[Dataset entries]
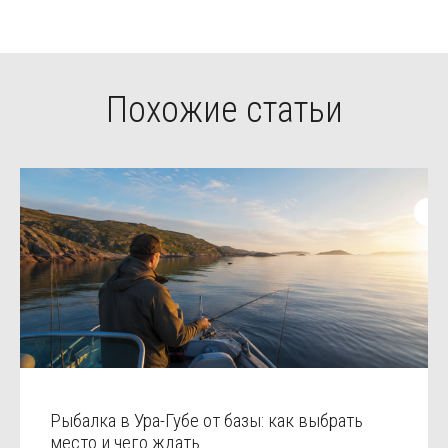
Похожие статьи
Рыбалка в Ура-Губе от базы: как выбрать
место и чего ждать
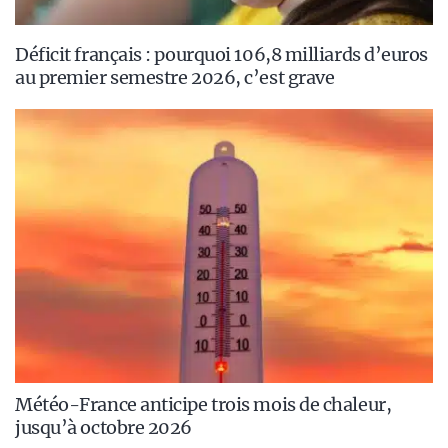
Déficit français : pourquoi 106,8 milliards d’euros
au premier semestre 2026, c’est grave
Météo-France anticipe trois mois de chaleur,
jusqu’à octobre 2026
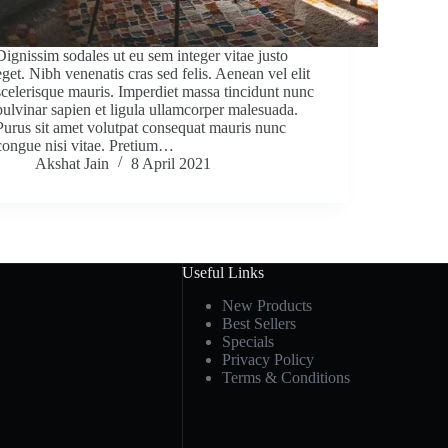
Dignissim sodales ut eu sem integer vitae justo
eget. Nibh venenatis cras sed felis. Aenean vel elit
scelerisque mauris. Imperdiet massa tincidunt nunc
pulvinar sapien et ligula ullamcorper malesuada.
Purus sit amet volutpat consequat mauris nunc
congue nisi vitae. Pretium…
Akshat Jain
8 April 2021
Useful Links
New Products
Best Sellers
Specials
Privacy Policy
Terms & Conditions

● **Description of the task**: Give again the closing portion of the entries, from the line with "scelerisque mauris. Imperdiet" through the last line. Keep it exact and add nothing.

● **Solution to this problem**:
scelerisque mauris. Imperdiet massa tincidunt nunc
pulvinar sapien et ligula ullamcorper malesuada.
Purus sit amet volutpat consequat mauris nunc
congue nisi vitae. Pretium…
Akshat Jain
8 April 2021
Useful Links
New Products
Best Sellers
Specials
Privacy Policy
Terms & Conditions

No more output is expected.